第117話 烏真六月
澄みきった空気に、ほんのりと香る木の匂い。少しずつ日に照らせれて行く街並みを眺めながら、心底そう感じてしまう。
やっぱりここは烏山に似てるなぁ。
烏真家、私はその家の7番目の子供として生まれました。ちなみに、まだ小さいけど妹もいたりして……お姉ちゃんだけど末っ子感は抜けていかも。
まぁ、そんな兄弟の多い私は……いえ、私達は生まれた時から他の人達とは少し違ったのかもしれません。なんたって烏真家は代々烏野衆の頭領を務め、烏野衆というのは忍びの集団なんですから。
ふふっ、忍びって言われても到底信じられないですよね? 現代に忍びが居る……有り得ないと言えばその通りなんですけど、現に私達は居るんです。
それこそ普通の人にはない特殊な事が出来たり、多少運動能力が高かったり……今思えば小さい頃から遊びだと思ってた事は、いわゆる修業だったのかもしれません。
木の上を移動するとか、川を逆走して泳いだりとかか? 学校に行って1学年ずつ進級するたびにそう思う様になったっけ?
そんな感じで大自然の中を自由に遊び回って、過ごしてきた訳ですけど、さっきも言った通り私には7人の姉兄妹が居るんです。皆の仲は……忍お兄さん関係を除けば、めちゃくちゃ良いと思う。
まず一月姉。烏真家の長女で皆の良き相談相手。スタイル抜群で落ち着きもあって華道や茶道、琴なんか全てこなせる完璧な大和撫子。本当に……憧れちゃう。
次に二月姉。今は国際弁護士の資格を取る為に外国に行ってるんだ。眼鏡が似合うクールビューティー。
三月姉は一言で言うと豪快かな? ムードメーカー的な立ち位置なんだけど教員免許持ってたり、凄いんだ。
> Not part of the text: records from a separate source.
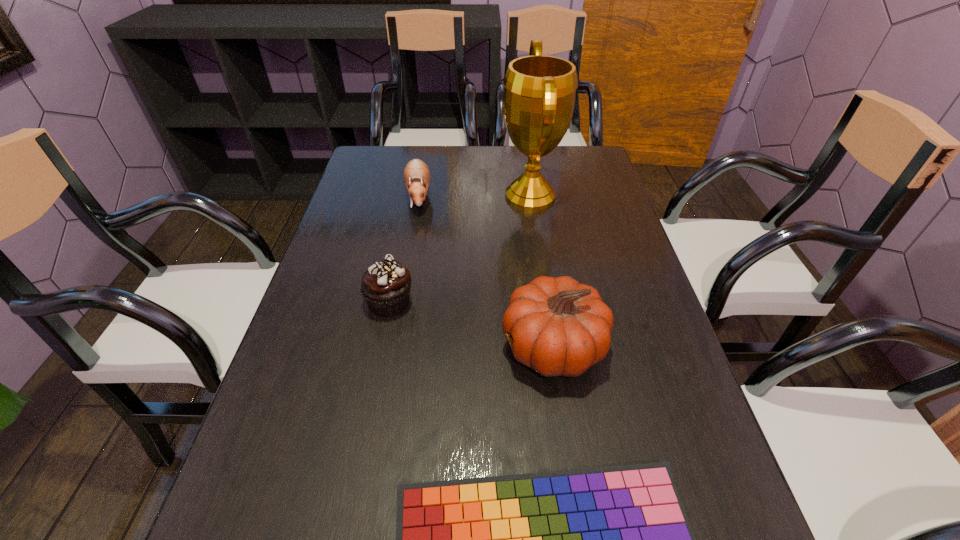 At what (x,y) coordinates should I click in order to perform the action: click on blank space located on the back of the cupcake. Please return your answer as a coordinate pair (x, y). The image size is (960, 540). Looking at the image, I should click on (409, 206).

Image resolution: width=960 pixels, height=540 pixels. In order to click on vacant point located 0.400m at the face of the hamster in this screenshot , I will do `click(396, 326)`.

The image size is (960, 540). I want to click on award that is positioned at the far edge, so click(x=539, y=91).

Locate an element on the screen. The image size is (960, 540). hamster at the far edge is located at coordinates (416, 173).

In order to click on object positioned at the left edge in this screenshot , I will do `click(385, 286)`.

In order to click on award situated at the right edge in this screenshot , I will do `click(539, 91)`.

Locate an element on the screen. This screenshot has height=540, width=960. pumpkin present at the right edge is located at coordinates (560, 327).

I want to click on object located in the far right corner section of the desktop, so click(x=539, y=91).

The height and width of the screenshot is (540, 960). Identify the location of free space at the far edge. (470, 155).

In the image, there is a desktop. Find the location of `blank space at the left edge`. blank space at the left edge is located at coordinates (337, 299).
四月姉と五月姉は京南大学に通う学生さん。どっちも縫製関係が好きで趣味でメイド服や執事さんの服を作ってるみたい。月城さん達の文化祭で衣装全般を担当した位、そのデザインと完成度は折り紙つきだよ。
そして唯一の年下、妹の
最後に忍お兄さん。ただ1人の男の子だから、女姉妹に囲まれて過ごすのはキツイ部分もあったと思う。私もお姉ちゃん達に可愛がってもらったけど、忍お兄さんに対する愛情もそれは凄いものだったっけ? そんな忍お兄さんだけど、とってもとっても優しかった。
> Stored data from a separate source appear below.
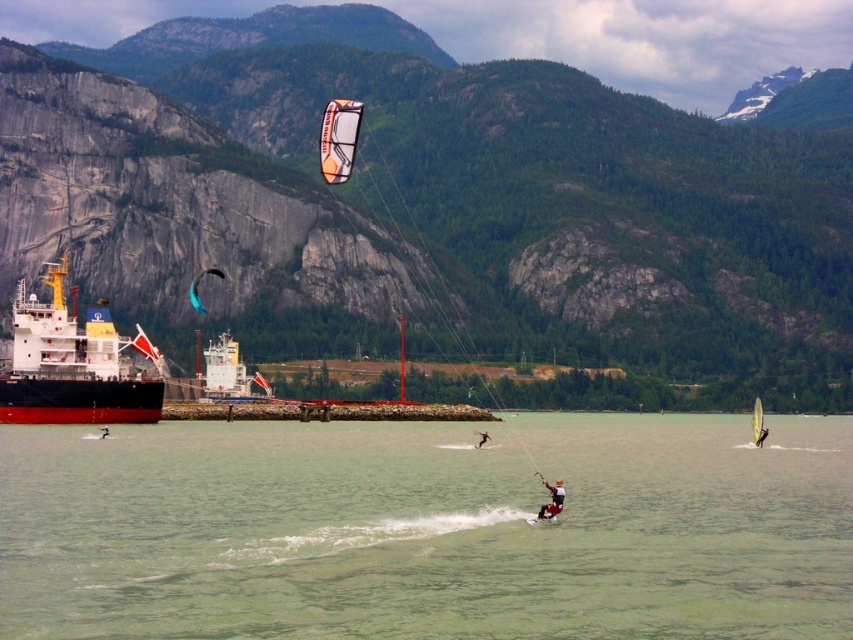 Which is in front, point (685, 156) or point (482, 432)?

Point (482, 432)

Based on the photo, who is positioned more to the left, gray rock mountain at upper left or black matte wetsuit at center?

Result: black matte wetsuit at center

Is point (722, 310) farther from viewer compared to point (474, 448)?

Yes, point (722, 310) is behind point (474, 448).

I want to click on gray rock mountain at upper left, so click(x=430, y=198).

Does white fabric sail at center appear on the left side of black matte wetsuit at center?

In fact, white fabric sail at center is to the right of black matte wetsuit at center.

Who is positioned more to the right, white fabric sail at center or black matte wetsuit at center?

white fabric sail at center is more to the right.

Which is in front, point (764, 436) or point (476, 429)?

Positioned in front is point (764, 436).

Where is `white fabric sail at center`? This screenshot has height=640, width=853. white fabric sail at center is located at coordinates pos(759,436).

Does gray rock mountain at upper left appear under teal fabric parachute at center?

Answer: No.

Is gray rock mountain at upper left shorter than teal fabric parachute at center?

No.

The height and width of the screenshot is (640, 853). Identify the location of gray rock mountain at upper left. point(430,198). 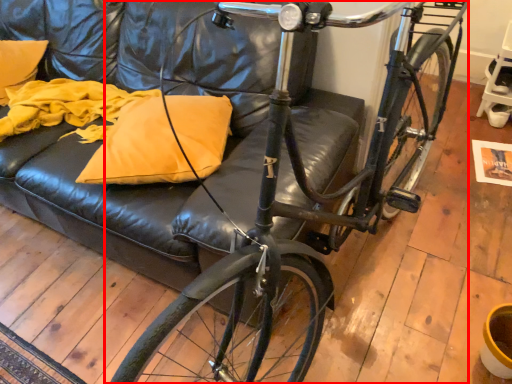 Question: From the image's perspective, where is bicycle (annotated by the red box) located relative to pillow?

Choices:
 (A) above
 (B) below

Answer: (B)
そんな皆と、顔は怖いけど優しいお父さん、いつも笑顔だけどものすごく行動的なお母さん。それが烏真家なんだ。ちなみにお母さんは今、世界中を飛び回って烏山忍者村を世界進出させる為の準備してるんだ。本当、お母さんのそういう所少しでも分けて欲しいよ。
そして私。良く皆には大人しいって言われるんだけど、実際そうかもしれない。だってさ、なんとなくその人の事分かっちゃうから、本当の事言ったら傷付いちゃうかもって……そんな事常に考えて……ずっと過ごしていた。
そして、中学1年の時……忍お兄ちゃんが家から出て行っちゃったんだ。探しに行こうと思ったんだけど、お父さんや一月姉に止められてね? 心配で、悲しくて……1度も会う事なく時間だけが過ぎてって……
そんな時だった。
忍お兄さんが帰って来たんだよっ!
部活帰りに忍お兄さんの姿を見た時、本当に嬉しかった。もう会えないとばかり思ってたんだもん。久しぶりの声、温もり……泣きたい位だった。
そしてもう1つ、嬉しい出会いもあった。その時だよ? 月城さんと恋さん、彩花先輩と出会ったの。
彩花先輩は本当に綺麗で、一目見るとミステリアスな部分があるけど……この2人の事本当に大事に思ってるってすぐに分かった。ただ、それを表に出すのが苦手なんだなぁって。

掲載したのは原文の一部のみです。